(Records from a collection)
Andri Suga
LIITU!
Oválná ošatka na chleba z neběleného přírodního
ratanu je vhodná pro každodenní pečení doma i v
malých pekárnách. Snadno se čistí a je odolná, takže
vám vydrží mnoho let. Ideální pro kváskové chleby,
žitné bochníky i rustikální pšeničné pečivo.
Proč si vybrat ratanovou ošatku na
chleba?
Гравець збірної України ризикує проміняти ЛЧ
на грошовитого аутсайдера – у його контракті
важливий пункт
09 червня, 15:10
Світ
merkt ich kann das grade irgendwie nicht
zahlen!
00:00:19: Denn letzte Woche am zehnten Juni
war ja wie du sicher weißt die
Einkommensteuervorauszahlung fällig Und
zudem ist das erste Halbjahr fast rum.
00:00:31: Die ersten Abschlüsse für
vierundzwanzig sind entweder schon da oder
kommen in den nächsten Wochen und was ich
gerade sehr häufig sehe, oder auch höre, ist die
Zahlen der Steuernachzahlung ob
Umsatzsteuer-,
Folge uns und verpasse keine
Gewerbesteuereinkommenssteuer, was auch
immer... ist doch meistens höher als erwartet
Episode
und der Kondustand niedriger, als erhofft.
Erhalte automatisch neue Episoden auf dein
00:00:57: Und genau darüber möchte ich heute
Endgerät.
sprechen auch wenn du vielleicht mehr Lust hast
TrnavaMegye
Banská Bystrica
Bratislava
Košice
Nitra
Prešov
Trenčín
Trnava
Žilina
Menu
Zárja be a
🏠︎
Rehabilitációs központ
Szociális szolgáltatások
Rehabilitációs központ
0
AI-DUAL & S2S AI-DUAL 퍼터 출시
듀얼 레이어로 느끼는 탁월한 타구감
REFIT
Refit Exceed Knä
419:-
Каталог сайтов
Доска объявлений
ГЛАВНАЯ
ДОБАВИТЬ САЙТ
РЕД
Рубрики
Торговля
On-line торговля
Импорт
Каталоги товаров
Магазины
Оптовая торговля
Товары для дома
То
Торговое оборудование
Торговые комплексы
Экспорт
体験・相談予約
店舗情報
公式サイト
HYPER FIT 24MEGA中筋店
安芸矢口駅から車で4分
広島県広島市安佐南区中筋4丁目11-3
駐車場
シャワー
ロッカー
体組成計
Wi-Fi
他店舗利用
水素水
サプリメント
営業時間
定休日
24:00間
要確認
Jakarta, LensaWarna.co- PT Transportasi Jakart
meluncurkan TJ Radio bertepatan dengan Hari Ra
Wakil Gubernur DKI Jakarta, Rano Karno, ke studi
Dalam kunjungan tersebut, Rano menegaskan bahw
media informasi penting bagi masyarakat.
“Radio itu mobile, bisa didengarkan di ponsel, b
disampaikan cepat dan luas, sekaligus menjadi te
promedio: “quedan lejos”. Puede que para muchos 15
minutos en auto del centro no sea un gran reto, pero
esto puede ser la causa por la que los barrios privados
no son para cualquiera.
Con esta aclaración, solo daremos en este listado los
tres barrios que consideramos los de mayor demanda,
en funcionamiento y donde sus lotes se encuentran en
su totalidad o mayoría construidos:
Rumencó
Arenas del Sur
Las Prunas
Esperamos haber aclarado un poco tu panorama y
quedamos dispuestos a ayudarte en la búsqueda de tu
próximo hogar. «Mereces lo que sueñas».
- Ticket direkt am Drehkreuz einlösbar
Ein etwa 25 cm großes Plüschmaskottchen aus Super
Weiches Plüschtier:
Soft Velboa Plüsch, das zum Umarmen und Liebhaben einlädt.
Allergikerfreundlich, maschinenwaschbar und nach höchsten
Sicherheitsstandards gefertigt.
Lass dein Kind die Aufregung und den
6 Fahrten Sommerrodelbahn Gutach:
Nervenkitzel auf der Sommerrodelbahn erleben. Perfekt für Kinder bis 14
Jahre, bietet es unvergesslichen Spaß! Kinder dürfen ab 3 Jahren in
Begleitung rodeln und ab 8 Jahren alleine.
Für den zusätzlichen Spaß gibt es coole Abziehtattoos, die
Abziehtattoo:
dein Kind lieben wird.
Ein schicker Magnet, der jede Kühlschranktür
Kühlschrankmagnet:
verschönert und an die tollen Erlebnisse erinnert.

Exercise prompt:
Which lines in the data above hold the string "dein"? Show each one.

Result below:
Erhalte automatisch neue Episoden auf dein
Lass dein Kind die Aufregung und den
dein Kind lieben wird.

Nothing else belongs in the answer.